Breaking news: Ray Kroc was a visionary. Also a megalomaniac, a cheater (in both his business and his marriage), and a ruthless manipulator.
This movie tells his story, starting from when he was a failing milkshake-mixer salesman, traipsing over the countryside pushing his five-spindle mixers to mostly unreceptive drive-in restaurant owners. But one little outfit in San Bernardino buys a lot of 'em, so Ray drives out there to see what's going on. It's the McDonald brothers, Dick and Mac, who have ingeniously re-invented their restaurant with walk-up windows, disposable packaging, bare-bones menu, and an optimized production design. Ray sees the future, and the rest is history. Including a lot of rewritten history, as Ray eventually squeezes out the innovative brothers and presents himself as the McDonald's "founder".
The McDonald brothers were transplants from New Hampshire! I did not know that.
I like movies about business, and this one held my interest throughout. Michael Keaton is a force of nature as Ray, and the rest of the cast is first rate, especially Nick Offerman and John Carroll Lynch as the screwed-over McDonald brothers.

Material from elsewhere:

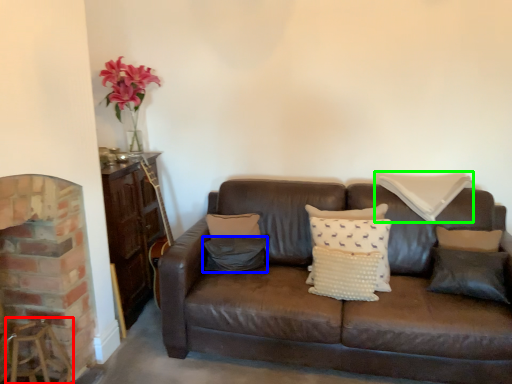 Question: Estimate the real-world distances between objects in this image. Which object is closer to bar stool (highlighted by a red box), pillow (highlighted by a blue box) or pillow (highlighted by a green box)?

Choices:
 (A) pillow
 (B) pillow

Answer: (A) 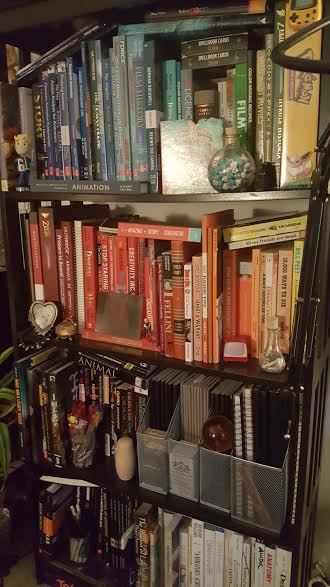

Bonus: when Ray meets wife-to-be Joan (played by Linda Cardellini), she's playing piano and singing in a prospective franchisee's swanky restaurant. At this point they're both married to other people, but that doesn't stop them from getting moony-eyed over each other. Pretty soon, they're duetting on Joan's piano, and that's actually Michael Keaton and Linda Cardellini performing. They're good!
If you watch The Founder, and you're interested, you can do a reality-check here, a page set up by Lisa Napoli, author of the biographical Ray & Joan. As might be expected, the movie did a lot of fact-manipulation in order to tell a good story.